> [Work to be completed]: Print each record that follows exactly, leaving the pictures behind.

> [Data under study]:
##############################
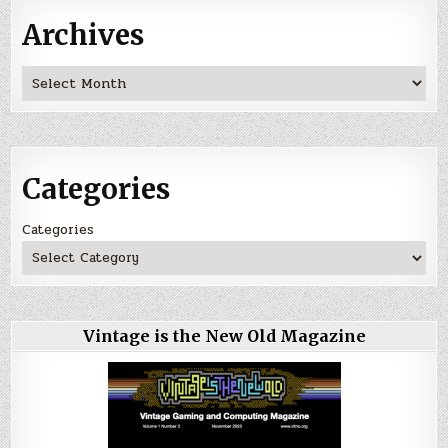
Archives
Archives
Categories
Categories
Vintage is the New Old Magazine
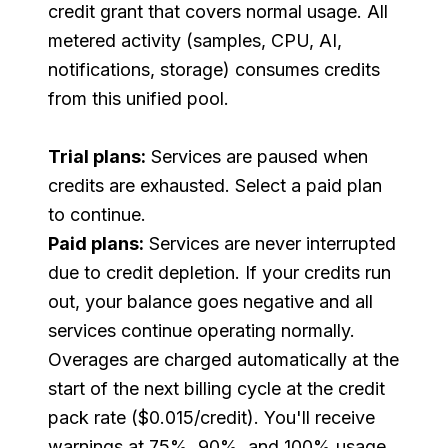
credit grant that covers normal usage. All
metered activity (samples, CPU, AI,
notifications, storage) consumes credits
from this unified pool.
Trial plans:
Services are paused when
credits are exhausted. Select a paid plan
to continue.
Paid plans:
Services are never interrupted
due to credit depletion. If your credits run
out, your balance goes negative and all
services continue operating normally.
Overages are charged automatically at the
start of the next billing cycle at the credit
pack rate ($0.015/credit). You'll receive
warnings at 75%, 90%, and 100% usage.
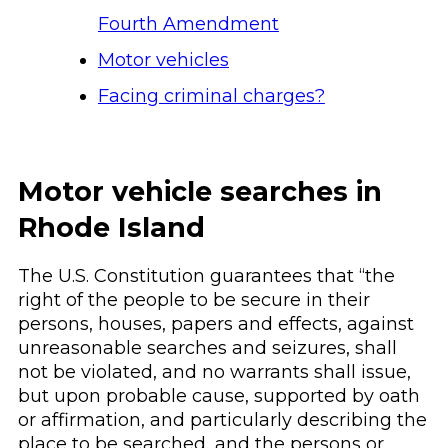
Fourth Amendment
Motor vehicles
Facing criminal charges?
Motor vehicle searches in
Rhode Island
The U.S. Constitution guarantees that “the
right of the people to be secure in their
persons, houses, papers and effects, against
unreasonable searches and seizures, shall
not be violated, and no warrants shall issue,
but upon probable cause, supported by oath
or affirmation, and particularly describing the
place to be searched, and the persons or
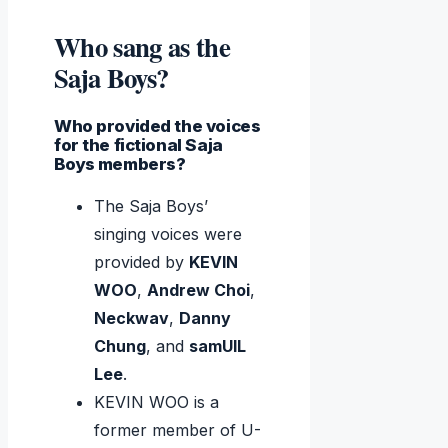
Who sang as the
Saja Boys?
Who provided the voices
for the fictional Saja
Boys members?
The Saja Boys’
singing voices were
provided by
KEVIN
WOO
,
Andrew Choi
,
Neckwav
,
Danny
Chung
, and
samUIL
Lee
.
KEVIN WOO is a
former member of U-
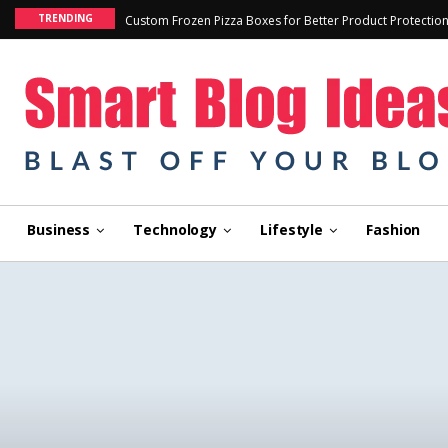
TRENDING
Custom Frozen Pizza Boxes for Better Product Protectio
Business
Technology
Lifestyle
Fashion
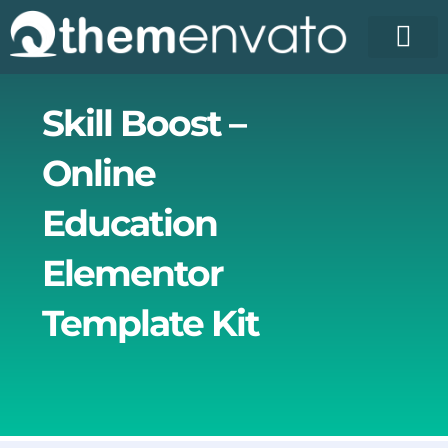
Skip
to
content
License Pr
Elementor T
Free Enva
Skill Boost –
Online
Education
Elementor
Template Kit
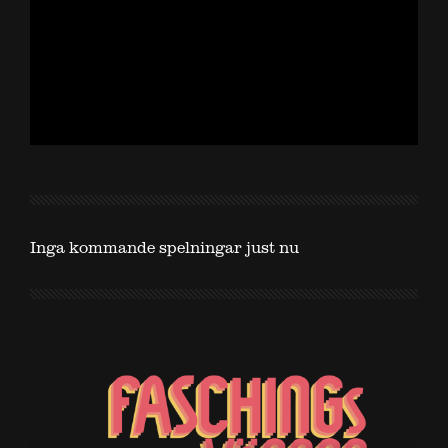
Inga kommande spelningar just nu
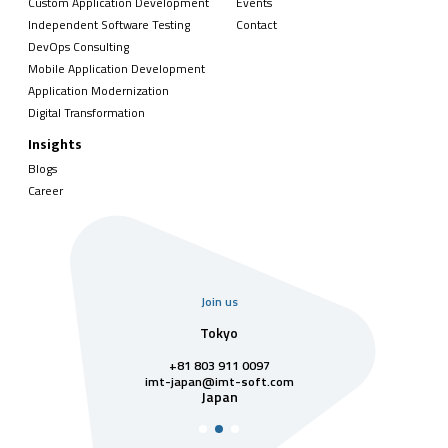
Custom Application Development
Events
Independent Software Testing
Contact
DevOps Consulting
Mobile Application Development
Application Modernization
Digital Transformation
Insights
Blogs
Career
Join us
uarter
Tokyo
Singa
811 7742
+81 803 911 0097
singapore@im
Singa
t-soft.com
imt-japan@imt-soft.com
tnam
Japan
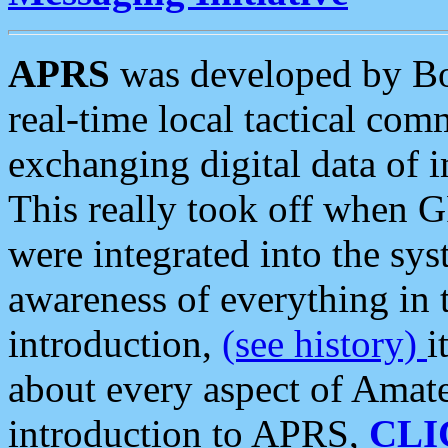
APRS
was developed by B
real-time local tactical co
exchanging digital data of 
This really took off when
were integrated into the syst
awareness of everything in t
introduction,
(see history)
i
about every aspect of Amate
introduction to APRS,
CLI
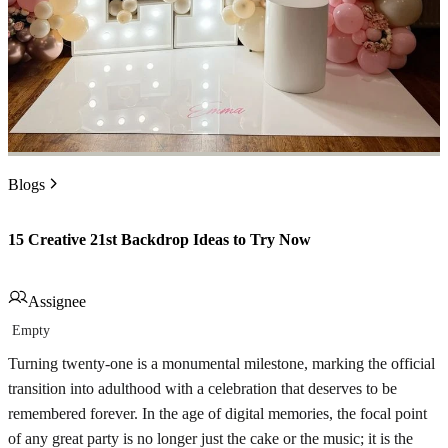
Blogs
15 Creative 21st Backdrop Ideas to Try Now
Assignee
Empty
Turning twenty-one is a monumental milestone, marking the official
transition into adulthood with a celebration that deserves to be
remembered forever. In the age of digital memories, the focal point
of any great party is no longer just the cake or the music; it is the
##############################
> [Answer for the task]:
Archives
Archives
Categories
Categories
Vintage is the New Old Magazine
credit grant that covers normal usage. All
metered activity (samples, CPU, AI,
notifications, storage) consumes credits
from this unified pool.
Trial plans:
Services are paused when
credits are exhausted. Select a paid plan
to continue.
Paid plans:
Services are never interrupted
due to credit depletion. If your credits run
out, your balance goes negative and all
services continue operating normally.
Overages are charged automatically at the
start of the next billing cycle at the credit
pack rate ($0.015/credit). You'll receive
warnings at 75%, 90%, and 100% usage.
Fourth Amendment
Motor vehicles
Facing criminal charges?
Motor vehicle searches in
Rhode Island
The U.S. Constitution guarantees that “the
right of the people to be secure in their
persons, houses, papers and effects, against
unreasonable searches and seizures, shall
not be violated, and no warrants shall issue,
but upon probable cause, supported by oath
or affirmation, and particularly describing the
place to be searched, and the persons or
Who sang as the
Saja Boys?
Who provided the voices
for the fictional Saja
Boys members?
The Saja Boys’
singing voices were
provided by
KEVIN
WOO
,
Andrew Choi
,
Neckwav
,
Danny
Chung
, and
samUIL
Lee
.
KEVIN WOO is a
former member of U-
TRENDING
Custom Frozen Pizza Boxes for Better Product Protectio
Business
Technology
Lifestyle
Fashion
Skip
to
content
License Pr
Elementor T
Free Enva
Skill Boost –
Online
Education
Elementor
Template Kit
Inga kommande spelningar just nu
Custom Application Development
Events
Independent Software Testing
Contact
DevOps Consulting
Mobile Application Development
Application Modernization
Digital Transformation
Insights
Blogs
Career
Join us
uarter
Tokyo
Singa
811 7742
+81 803 911 0097
singapore@im
Singa
t-soft.com
imt-japan@imt-soft.com
tnam
Japan
APRS
was developed by B
real-time local tactical co
exchanging digital data of 
This really took off when
were integrated into the syst
awareness of everything in t
introduction,
(see history)
i
about every aspect of Amate
introduction to APRS,
CLI
Blogs
15 Creative 21st Backdrop Ideas to Try Now
Assignee
Empty
Turning twenty-one is a monumental milestone, marking the official
transition into adulthood with a celebration that deserves to be
remembered forever. In the age of digital memories, the focal point
of any great party is no longer just the cake or the music; it is the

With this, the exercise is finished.